On Sun, 25 Jan 2026 23:58:12 -0800
Dimon Zhao <[email protected]> wrote:
> diff --git a/drivers/net/nbl/nbl_hw/nbl_txrx.c
> b/drivers/net/nbl/nbl_hw/nbl_txrx.c
> index 650790b4fc..563f011cd3 100644
> --- a/drivers/net/nbl/nbl_hw/nbl_txrx.c
> +++ b/drivers/net/nbl/nbl_hw/nbl_txrx.c
> @@ -69,9 +69,10 @@ static void nbl_res_txrx_release_tx_ring(void *priv, u16
> queue_idx)
> struct nbl_resource_mgt *res_mgt = (struct nbl_resource_mgt *)priv;
> struct nbl_txrx_mgt *txrx_mgt = NBL_RES_MGT_TO_TXRX_MGT(res_mgt);
> struct nbl_res_tx_ring *tx_ring = NBL_RES_MGT_TO_TX_RING(res_mgt,
> queue_idx);
> - if (!tx_ring)
> - return;
> +
Automated patch review spotted this removal as possible problem.
Code Review:
ERROR: NULL pointer dereference introduced
The NULL check for tx_ring was removed but the code immediately dereferences it:
c
static void nbl_res_txrx_release_tx_ring(void *priv, u16 queue_idx)
{
struct nbl_resource_mgt *res_mgt = (struct nbl_resource_mgt *)priv;
struct nbl_txrx_mgt *txrx_mgt = NBL_RES_MGT_TO_TXRX_MGT(res_mgt);
struct nbl_res_tx_ring *tx_ring = NBL_RES_MGT_TO_TX_RING(res_mgt,
queue_idx);
rte_free(tx_ring->tx_entry); /* <-- crash if tx_ring is NULL */
The old code had:
c
if (!tx_ring)
return;
This guard must be restored, or the callers must guarantee tx_ring is never
NULL.
Similarly for nbl_res_txrx_release_rx_ring — no NULL check before dereferencing
rx_ring->rx_entry and rx_ring->desc_mz.
Further AI lead analysis show scenarios where it could be a problem.

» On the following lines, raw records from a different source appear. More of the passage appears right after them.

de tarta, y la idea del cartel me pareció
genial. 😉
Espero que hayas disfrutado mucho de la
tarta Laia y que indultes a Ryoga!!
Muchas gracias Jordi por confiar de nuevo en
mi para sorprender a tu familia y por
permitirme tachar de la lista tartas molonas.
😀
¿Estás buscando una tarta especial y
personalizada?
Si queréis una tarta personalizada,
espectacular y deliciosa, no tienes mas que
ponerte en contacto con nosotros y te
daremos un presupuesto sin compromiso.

Complete Call Chain Analysis for Patch 1/4
Call Flow
DPDK Application
↓
rte_eth_dev_tx_queue_release() or eth_dev_ops->tx_queue_release
↓
nbl_tx_queues_release() [nbl_dev.c:420]
↓
disp_ops->release_tx_ring() → nbl_disp_release_tx_ring() [nbl_dispatch.c:163]
↓
res_ops->release_tx_ring() → nbl_res_txrx_release_tx_ring() [nbl_txrx.c]
Where tx_ring Can Be NULL
The macro definition:
c
#define NBL_RES_MGT_TO_TX_RING(res_mgt, index) \
(NBL_RES_MGT_TO_TXRX_MGT(res_mgt)->tx_rings[(index)])
Where tx_rings is:
c
struct nbl_res_tx_ring **tx_rings; // Array of pointers
Scenario 1: Normal close without all queues set up
In nbl_dev_port_close() → nbl_release_queues() (line 337-349):
c
for (i = 0; i < eth_dev->data->nb_tx_queues; i++)

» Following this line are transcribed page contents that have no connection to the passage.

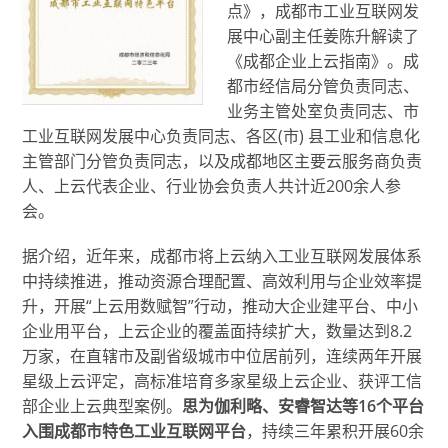
点》，成都市工业互联网发
展中心副主任姜陈升解读了
《成都企业上云指南》。成
都市经信局分管负责同志、
业务主管处室负责同志、市
工业互联网发展中心负责同志、各区(市) 县工业和信息化
主管部门分管负责同志，以及成都地区主要云服务商负责
人、上云代表企业、行业协会负责人共计近200余人参
会。
据介绍，近年来，成都市将上云纳入工业互联网发展体系
中持续推进，推动资源合理配置、高效利用与企业效率提
升，开展“上云用数赋智”行动，推动大企业建平台、中小
企业用平台，上云企业的覆盖面持续扩大，数量达到8.2
万家，在直辖市及副省级城市中位居前列，连续两年开展
星级上云评定，高标准培育多家星级上云企业、获评工信
部企业上云典型案例。
思为伽利略
、安睿智达等16个平台
入围成都市特色工业互联网平台
，持续三年累积开展60余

disp_ops->release_tx_ring(NBL_DEV_MGT_TO_DISP_PRIV(dev_mgt), i);
If the application configured 4 queues but only called tx_queue_setup() on 2 of
them, tx_rings[2] and tx_rings[3] will be NULL.

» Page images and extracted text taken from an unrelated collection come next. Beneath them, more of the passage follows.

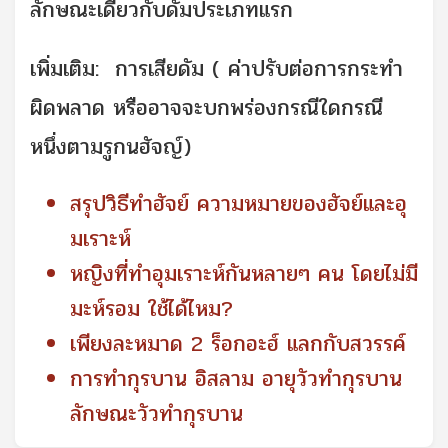
ลักษณะเดียวกับดัมประเภทแรก
เพิ่มเติม: การเสียดัม ( ค่าปรับต่อการกระทำ
ผิดพลาด หรืออาจจะบกพร่องกรณีใดกรณี
หนึ่งตามรูกนฮัจญ์)
สรุปวิธีทำฮัจย์ ความหมายของฮัจย์และอุ
มเราะห์
หญิงที่ทำอุมเราะห์กันหลายๆ คน โดยไม่มี
มะห์รอม ใช้ได้ไหม?
เพียงละหมาด 2 ร็อกอะฮ์ แลกกับสวรรค์
การทํากุรบาน อิสลาม อายุวัวทำกุรบาน
ลักษณะวัวทำกุรบาน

Scenario 2: DPDK ethdev layer calling release on never-setup queue
DPDK's rte_eth_dev_close() can call tx_queue_release for all configured queues
without validating they were set up.
Scenario 3: Re-setup path mismatch
In the patched nbl_res_txrx_start_tx_ring():
c
if (eth_dev->data->tx_queues[param->queue_idx] != NULL) {
NBL_LOG(WARNING, "re-setup an already allocated tx queue");
nbl_res_txrx_release_tx_ring(priv, param->queue_idx); // <-- Called
The check is on eth_dev->data->tx_queues[] (ethdev layer), but tx_rings[]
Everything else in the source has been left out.